Key Contributions and Approach

FetchSGD is devised to overcome three central constraints in federated learning: the need for communication efficiency, the requirement for stateless clients, and the inherently non-i.i.d. nature of data distributed across devices. Traditional federated learning methods often suffer from excessive communication costs as clients exchange full model updates with the server. FetchSGD addresses this by employing the Count Sketch, a data structure that allows for significant compression of data updates, thereby minimizing the information exchanged between clients and the central aggregator.

The core innovation in FetchSGD is the use of the Count Sketch for compressing model updates from clients before they are aggregated centrally. The sketch's linearity enables the convenient aggregation of updates while allowing the efficient handling of momentum and error accumulation centrally. This architectural choice mitigates the inefficiencies related to sparse client participation—a common issue in federated learning environments.

Moreover, FetchSGD maintains client statelessness, meaning that no client needs to store state information between training rounds. This feature is particularly advantageous because it fits the typical federated learning scenario where clients engage only sporadically. Through rigorous theoretical analysis, the paper establishes that FetchSGD not only guarantees convergence but also does so under settings involving non-i.i.d. data distributions, which are characteristic of decentralized datasets.

Empirical Evaluation

FetchSGD's empirical performance is illustrated through experiments involving several large-scale models, including residual networks and transformer models, trained on tasks such as image classification and LLMing. The results demonstrate FetchSGD's prowess in achieving effective model training with high communication efficiency compared to prevailing methods like Federated Averaging (FedAvg) and gradient sparsification techniques. Particularly, FetchSGD manifests robust performance in scenarios with small local datasets or highly heterogeneous data—contexts where FedAvg and related methods struggle.

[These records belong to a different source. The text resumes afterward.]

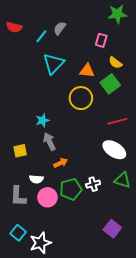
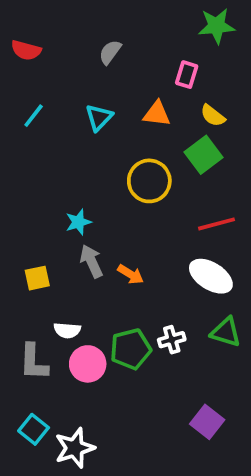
cyan line: (41, 36) -> (34, 116), moved
cyan triangle: (54, 64) -> (99, 117), size x0.7
orange triangle: (87, 71) -> (157, 114), moved
orange arrow: (61, 163) -> (131, 274), moved, turned 56

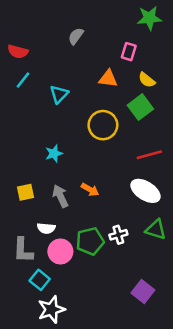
red semicircle: (26, 50) -> (18, 52), moved
cyan triangle: (99, 117) -> (59, 94), moved
gray arrow: (91, 261) -> (60, 196), moved
cyan square: (34, 429) -> (40, 280), moved

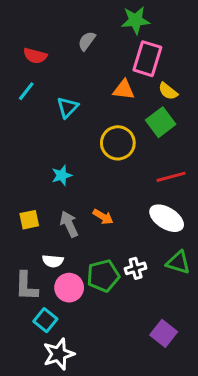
green star: (149, 18) -> (136, 20), moved
red semicircle: (18, 52) -> (35, 56), moved
pink rectangle: (129, 52) -> (147, 59), size x1.6

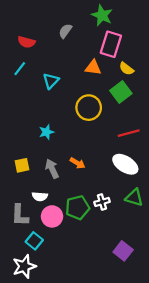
green star: (136, 20) -> (102, 15), turned 30
white star: (59, 354) -> (24, 266), moved

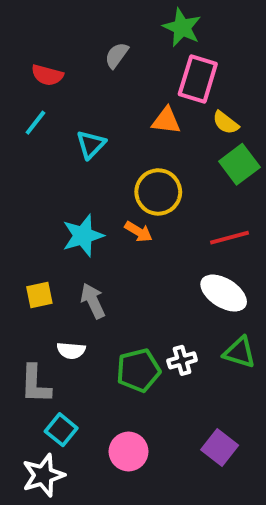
green square: (121, 92) -> (239, 164), moved
cyan star: (46, 132) -> (83, 236), size x1.5
orange arrow: (78, 163) -> (138, 232), moved
pink circle: (52, 216) -> (129, 452), moved

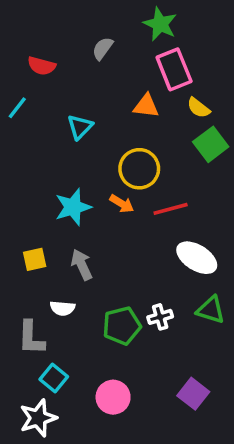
pink rectangle: (198, 79) -> (174, 69), turned -39
cyan line: (35, 123) -> (17, 108), moved
red line: (230, 238) -> (171, 209), moved

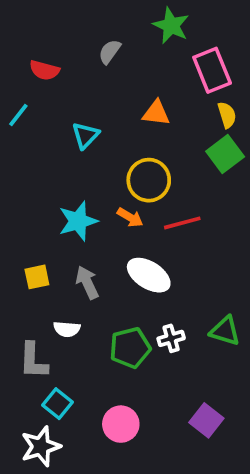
pink rectangle: (174, 69) -> (212, 70), moved
yellow semicircle: (198, 108) -> (227, 115), moved, turned -145
white ellipse: (197, 258) -> (149, 275), moved

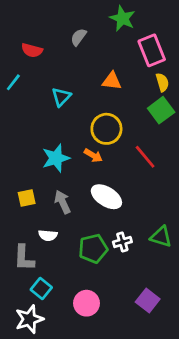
red line: (182, 223) -> (145, 157), moved, turned 65

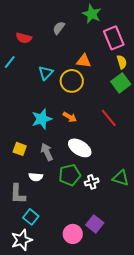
yellow circle: (106, 129) -> (72, 81), moved
yellow square: (27, 198) -> (20, 149), turned 32
green pentagon: (93, 249) -> (70, 175), moved
purple square: (148, 301) -> (95, 224), moved
pink circle: (86, 303) -> (73, 234), moved

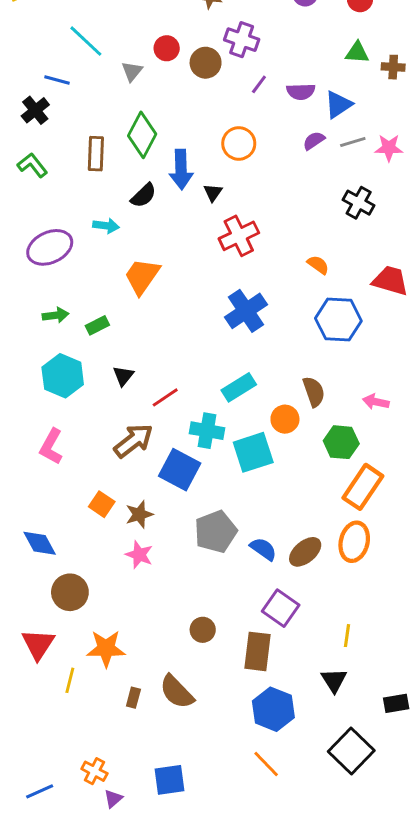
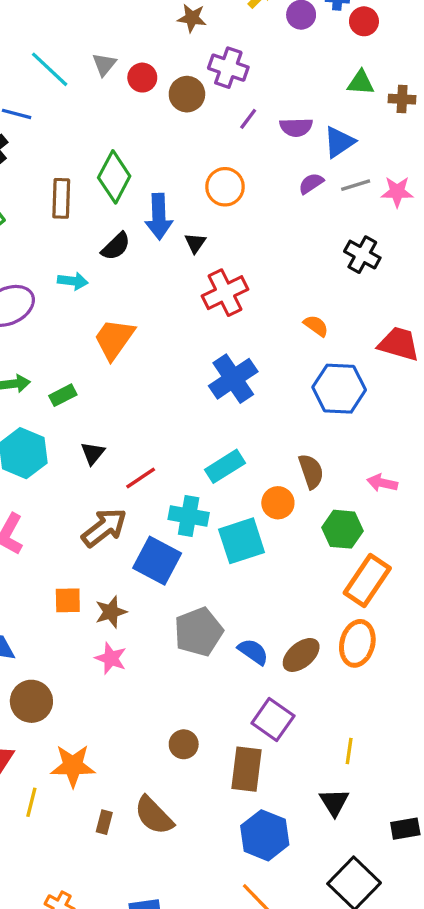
gray triangle: (132, 71) -> (104, 64), moved
orange square: (102, 504) -> (68, 600), turned -35

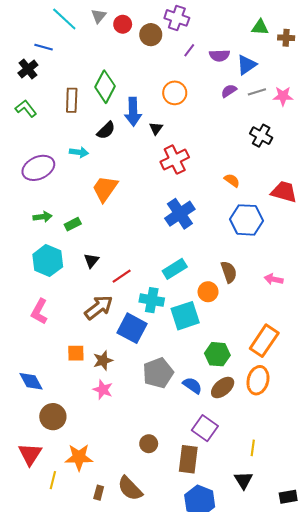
green hexagon: (342, 529) -> (217, 354), moved

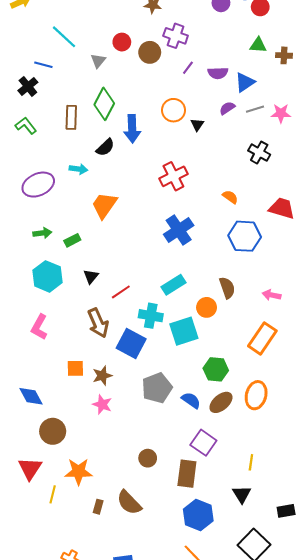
gray triangle: (99, 16) -> (98, 61), moved
black triangle: (156, 128) -> (197, 125), moved
brown arrow: (99, 307) -> (98, 323), turned 104
orange rectangle: (264, 341) -> (262, 338), moved

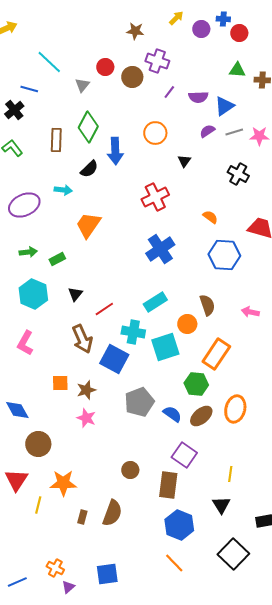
black triangle: (197, 125) -> (184, 161), moved
orange rectangle: (262, 338) -> (216, 354), moved
brown semicircle: (129, 503) -> (112, 513), turned -116

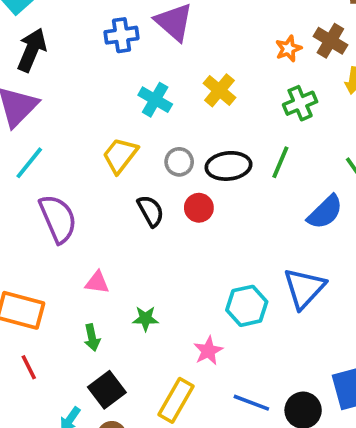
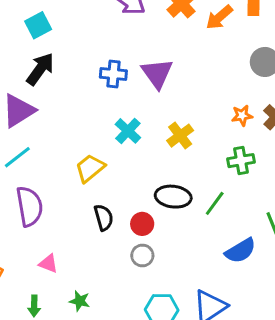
gray circle: (179, 162) -> (142, 255), moved

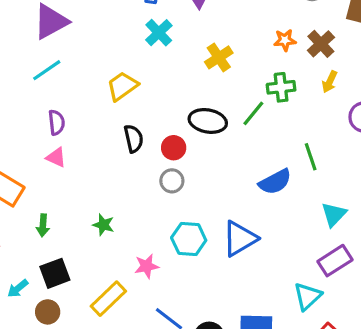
cyan cross: (128, 131) -> (159, 33), moved
green line: (215, 203) -> (253, 113), moved
purple semicircle: (29, 206) -> (56, 122), size x0.6
pink triangle: (48, 264) -> (56, 157), moved
green arrow: (34, 306) -> (43, 225), moved

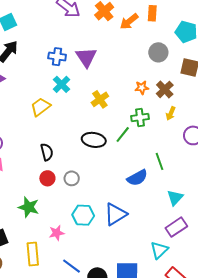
yellow trapezoid: (122, 86) -> (40, 107), moved
red circle: (174, 148) -> (47, 178), moved
green star: (103, 225) -> (29, 207), size x1.5
yellow rectangle: (108, 299) -> (33, 254), turned -50

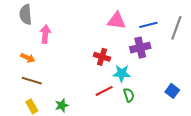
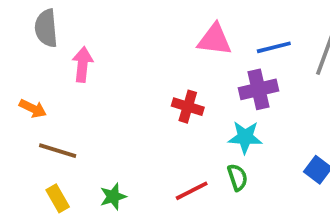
orange arrow: (28, 58) -> (33, 109), moved
cyan star: (122, 73) -> (245, 137), moved
red line: (104, 91) -> (192, 191), moved

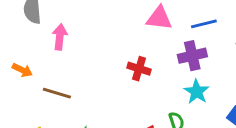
cyan star: (245, 137) -> (197, 92), moved, turned 30
brown line: (58, 151) -> (57, 93), moved

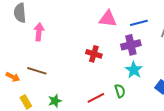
orange arrow: (22, 70) -> (13, 77), moved

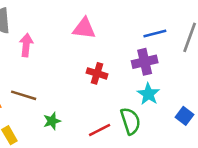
pink triangle: (108, 19) -> (84, 28), moved
green semicircle: (120, 91) -> (130, 121), size x1.5
green star: (55, 101) -> (52, 121), moved

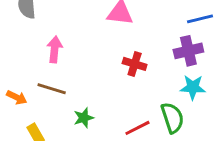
pink arrow: (26, 45) -> (55, 49), moved
cyan star: (148, 94) -> (193, 87), turned -30

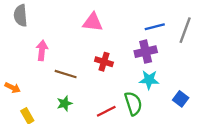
brown line: (52, 89) -> (66, 74), moved

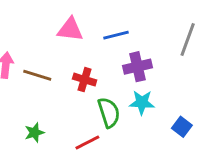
blue line: (155, 27) -> (116, 35), moved
brown line: (66, 74) -> (37, 75), moved
green semicircle: (133, 103) -> (109, 112), moved

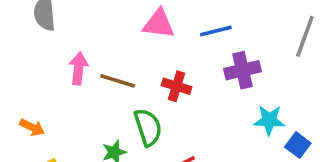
cyan star: (142, 102) -> (269, 120), moved
green semicircle: (109, 112) -> (148, 127), moved

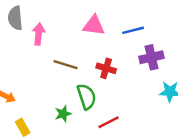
pink arrow: (78, 68) -> (39, 34), moved

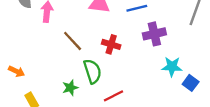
brown line: (66, 65) -> (73, 41), turned 30

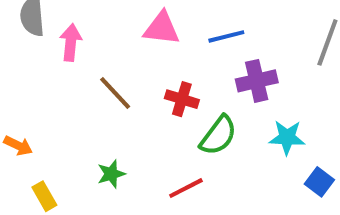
green semicircle: (92, 71) -> (218, 135), moved, turned 55
blue square: (191, 83) -> (319, 182), moved

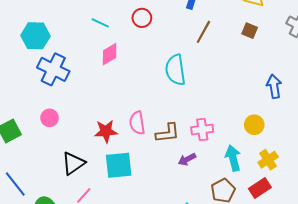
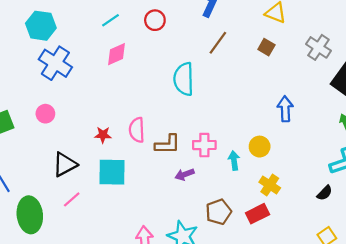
cyan line: (100, 23) -> (111, 20), turned -66
red star: (106, 131) -> (103, 135), size x0.7
cyan arrow: (233, 158) -> (234, 161), moved, size x0.7
yellow cross: (268, 160) -> (270, 185), turned -30

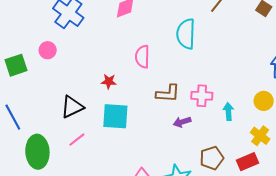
pink circle: (45, 114) -> (48, 50), moved
pink semicircle: (137, 130) -> (142, 57), moved
yellow circle: (260, 147) -> (264, 101), moved

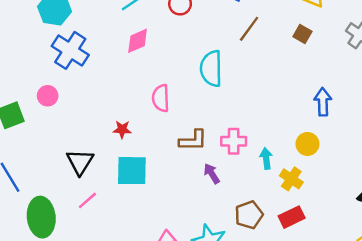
black triangle: (72, 107) -> (80, 162), turned -30
purple arrow: (182, 122) -> (212, 174), turned 78
yellow cross: (260, 136) -> (291, 179), moved

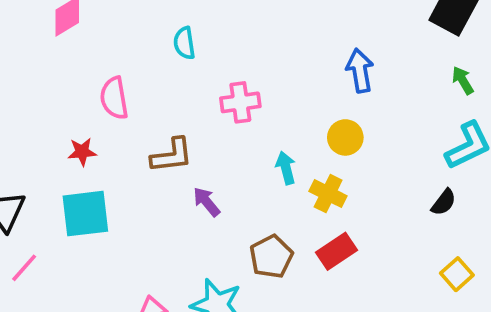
cyan semicircle: (211, 69) -> (184, 43), size x0.6
red star: (122, 129) -> (82, 152), moved
pink cross: (234, 141) -> (240, 102), moved

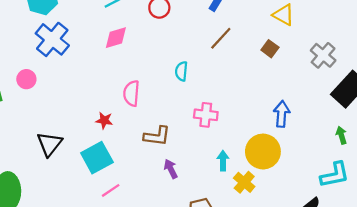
yellow circle: (345, 137) -> (263, 152), size x1.6
cyan square: (85, 214) -> (97, 158), turned -36
pink line: (24, 268) -> (111, 190), moved

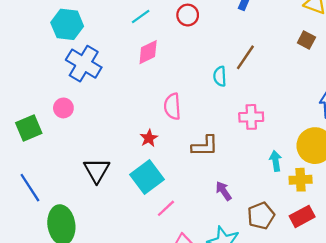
brown line: (221, 38) -> (245, 57), moved
red star: (104, 120) -> (149, 138), turned -30
purple arrow: (171, 169) -> (224, 191), moved
yellow cross: (244, 182) -> (301, 180), turned -35

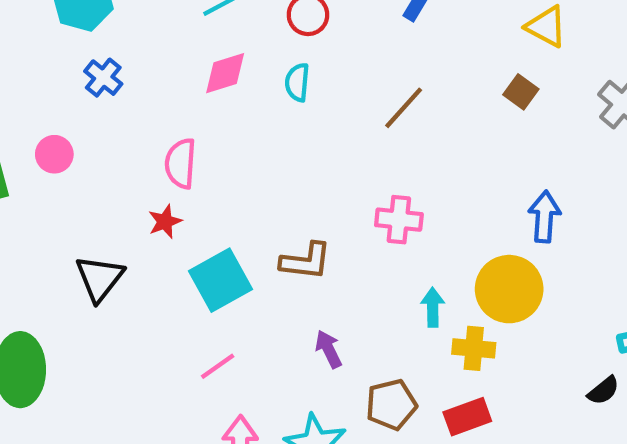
blue cross: (84, 64) -> (103, 78), size x0.6
cyan semicircle: (220, 76) -> (297, 82), moved
pink semicircle: (172, 106) -> (181, 163), moved
red star: (149, 138) -> (165, 222), moved
cyan square: (147, 177) -> (221, 280), moved

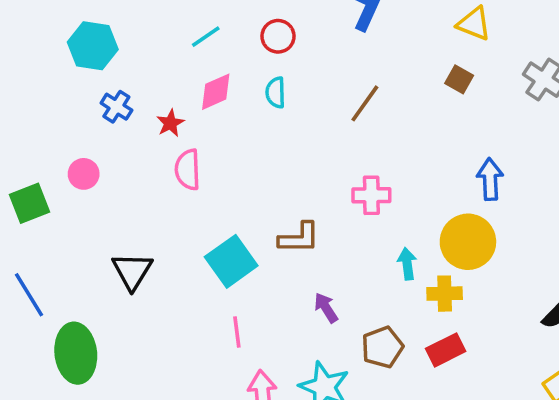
red star: (165, 222) -> (170, 123), moved
pink line: (218, 366) -> (237, 332), turned -56

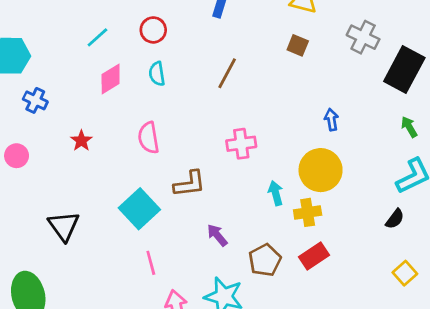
red star: (170, 123) -> (81, 141), moved
pink semicircle: (188, 170) -> (149, 138), moved
blue arrow: (490, 179) -> (331, 120), size x0.7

Implications and Future Directions

The implications of this research extend both theoretically and practically. Theoretically, FetchSGD provides a promising direction for communication-efficient optimization in federated learning, augmenting the field's understanding of sketching methods and their potential to facilitate scalable machine learning. Practically, the algorithm's ability to efficiently utilize sparse and non-i.i.d. data aligns well with the real-world deployment scenarios of federated learning across diverse consumer devices, where data variability is the norm.

Future work in this space may explore integrating FetchSGD with complementary strategies designed to reduce the number of communication rounds, thereby laying the groundwork for federated learning systems that are both communication and round-efficient. The linearity of the Count Sketch also opens avenues for exploring other linear compression techniques, potentially enhancing FetchSGD's applicability to even broader machine learning and optimization contexts. Overall, FetchSGD marks a significant stride in resolving some of the age-old bottlenecks inhibiting broader adoption of federated learning architectures.